── Extracted records

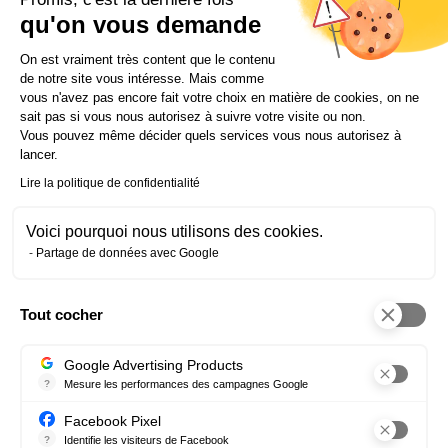
individuel. C’est simple : on n’a pas le choix si on veut
qu'on vous demande
pouvoir continuer à vivre sur cette planète ! »
Plateforme de Gestion du Consentem
On est vraiment très content que le contenu
de notre site vous intéresse. Mais comme
vous n'avez pas encore fait votre choix en matière de cookies, on ne
Construire la RSE de demain
sait pas si vous nous autorisez à suivre votre visite ou non.
Vous pouvez même décider quels services vous nous autorisez à
lancer.
Lire la politique de confidentialité
Après le succès de la semaine de la RSE, Kévin voit
plus loin. « J’espère qu’on recommencera l’année
prochaine », glisse-t-il, alors que déjà, il imagine des
Voici pourquoi nous utilisons des cookies.
déclinaisons autour des semaines pour l’emploi des
Partage de données avec Google
personnes handicapées ou du développement
durable…. « C’est ce qui est passionnant, tout reste à
faire ! »
Tout cocher
Axeptio consent
Pour ceux qui voudraient s’engager, Kévin partage
une méthode simple : s’informer, vulgariser, agir. «
Google Advertising Products
Vouloir, c’est bien. Mais il faut vite passer à l’action. »
?
Mesure les performances des campagnes Google
Ce service permet aux annonceurs d'acheter des annonces ou des 
Au fond, l’histoire de Kévin illustre ainsi une vérité
Facebook Pixel
simple : la RSE n’est pas qu’un cadre théorique, une
?
Identifie les visiteurs de Facebook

────

* _Exercise brief_
Without changing a word, restate the listing above; the pictures stay out.

* _Response to the exercise_
individuel. C’est simple : on n’a pas le choix si on veut
qu'on vous demande
pouvoir continuer à vivre sur cette planète ! »
Plateforme de Gestion du Consentem
On est vraiment très content que le contenu
de notre site vous intéresse. Mais comme
vous n'avez pas encore fait votre choix en matière de cookies, on ne
Construire la RSE de demain
sait pas si vous nous autorisez à suivre votre visite ou non.
Vous pouvez même décider quels services vous nous autorisez à
lancer.
Lire la politique de confidentialité
Après le succès de la semaine de la RSE, Kévin voit
plus loin. « J’espère qu’on recommencera l’année
prochaine », glisse-t-il, alors que déjà, il imagine des
Voici pourquoi nous utilisons des cookies.
déclinaisons autour des semaines pour l’emploi des
Partage de données avec Google
personnes handicapées ou du développement
durable…. « C’est ce qui est passionnant, tout reste à
faire ! »
Tout cocher
Axeptio consent
Pour ceux qui voudraient s’engager, Kévin partage
une méthode simple : s’informer, vulgariser, agir. «
Google Advertising Products
Vouloir, c’est bien. Mais il faut vite passer à l’action. »
?
Mesure les performances des campagnes Google
Ce service permet aux annonceurs d'acheter des annonces ou des 
Au fond, l’histoire de Kévin illustre ainsi une vérité
Facebook Pixel
simple : la RSE n’est pas qu’un cadre théorique, une
?
Identifie les visiteurs de Facebook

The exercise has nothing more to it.